### What the task requires
Return the entries below verbatim. Pictures stay out.

(Data provided)

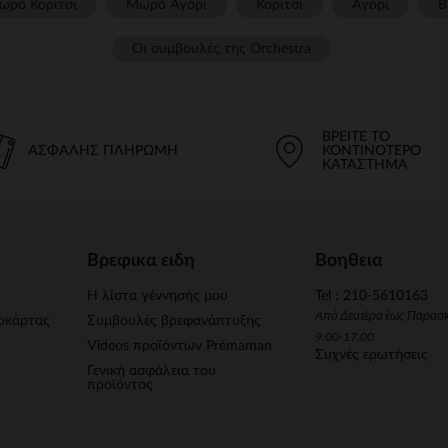
ωρό Κορίτσι
Μωρό Αγόρι
Κορίτσι
Αγόρι
Β
Οι συμβουλές της Orchestra​
ΒΡΕΊΤΕ ΤΟ
ΑΣΦΑΛΉΣ ΠΛΗΡΩΜΉ
ΚΟΝΤΙΝΌΤΕΡΟ
ΚΑΤΆΣΤΗΜΑ
Βρεφικα ειδη
Βοηθεια
Η λίστα γέννησής μου
Tel : 210-5610163
Από Δευτέρα έως Παρασ
οκάρτας
Συμβουλές βρεφανάπτυξης
9.00-17.00
Videos προϊόντων Prémaman
Συχνές ερωτήσεις
Γενική ασφάλεια του
προϊόντος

(End Data provided)

### Exercise output
ωρό Κορίτσι
Μωρό Αγόρι
Κορίτσι
Αγόρι
Β
Οι συμβουλές της Orchestra​
ΒΡΕΊΤΕ ΤΟ
ΑΣΦΑΛΉΣ ΠΛΗΡΩΜΉ
ΚΟΝΤΙΝΌΤΕΡΟ
ΚΑΤΆΣΤΗΜΑ
Βρεφικα ειδη
Βοηθεια
Η λίστα γέννησής μου
Tel : 210-5610163
Από Δευτέρα έως Παρασ
οκάρτας
Συμβουλές βρεφανάπτυξης
9.00-17.00
Videos προϊόντων Prémaman
Συχνές ερωτήσεις
Γενική ασφάλεια του
προϊόντος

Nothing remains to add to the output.